• [THE PROBLEM]:
Copy out each line of the entries below in which the string "Skriv" appears.

• [SUPPLIED MATERIAL]:
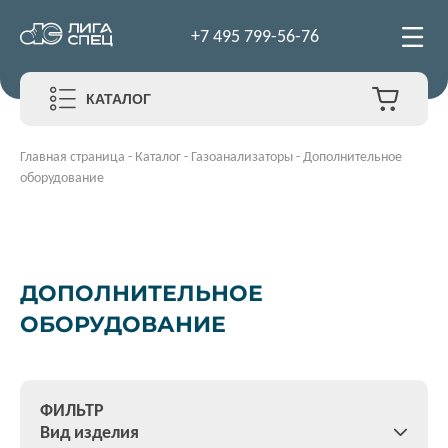
+7 495 799-56-76
КАТАЛОГ
Главная страница
-
Каталог
-
Газоанализаторы
-
Дополнительное
оборудование
ДОПОЛНИТЕЛЬНОЕ
ОБОРУДОВАНИЕ
ФИЛЬТР
Вид изделия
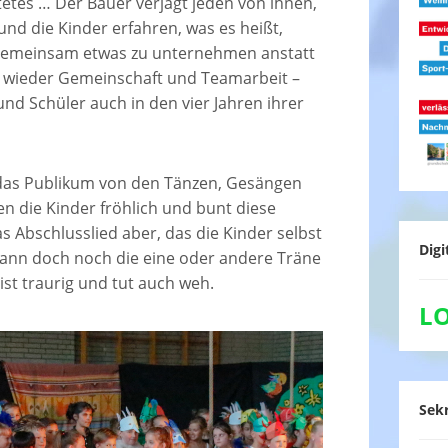
etes … Der Bauer verjagt jeden von ihnen,
nd die Kinder erfahren, was es heißt,
emeinsam etwas zu unternehmen anstatt
ie wieder Gemeinschaft und Teamarbeit –
nd Schüler auch in den vier Jahren ihrer
 das Publikum von den Tänzen, Gesängen
n die Kinder fröhlich und bunt diese
s Abschlusslied aber, das die Kinder selbst
Digi
dann doch noch die eine oder andere Träne
st traurig und tut auch weh.
L
Sekr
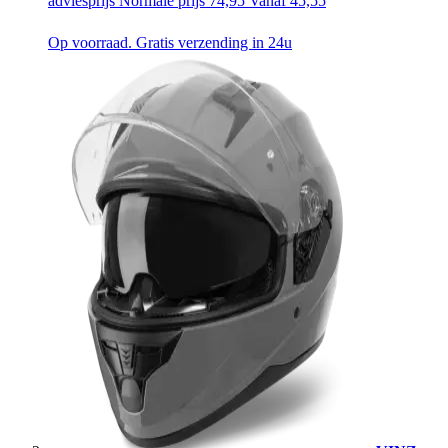
adviesprijs
Normale prijs
74,95
Vanaf
45,55
Op voorraad. Gratis verzending in 24u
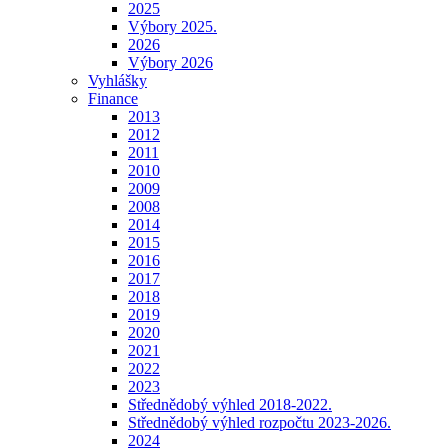
2025
Výbory 2025.
2026
Výbory 2026
Vyhlášky
Finance
2013
2012
2011
2010
2009
2008
2014
2015
2016
2017
2018
2019
2020
2021
2022
2023
Střednědobý výhled 2018-2022.
Střednědobý výhled rozpočtu 2023-2026.
2024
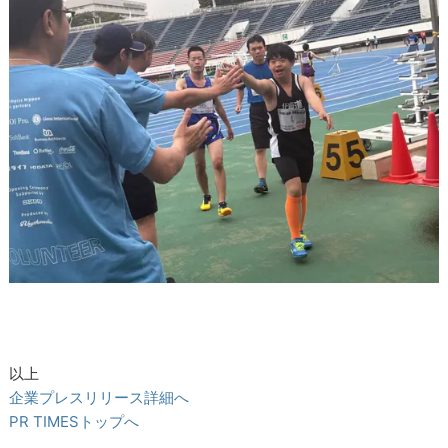
以上
企業プレスリリース詳細へ
PR TIMESトップへ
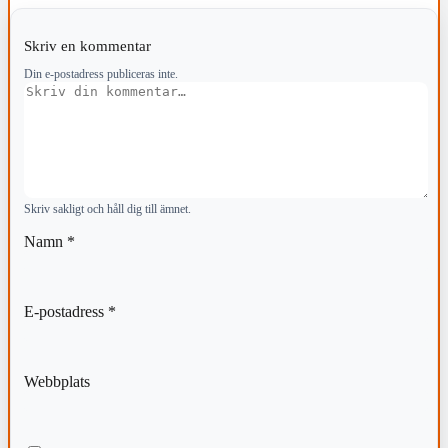
Skriv en kommentar
Din e-postadress publiceras inte.
Kommentar
Skriv sakligt och håll dig till ämnet.
Namn
*
E-postadress
*
Webbplats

• [ANSWER BOX]:
Skriv en kommentar
Skriv sakligt och håll dig till ämnet.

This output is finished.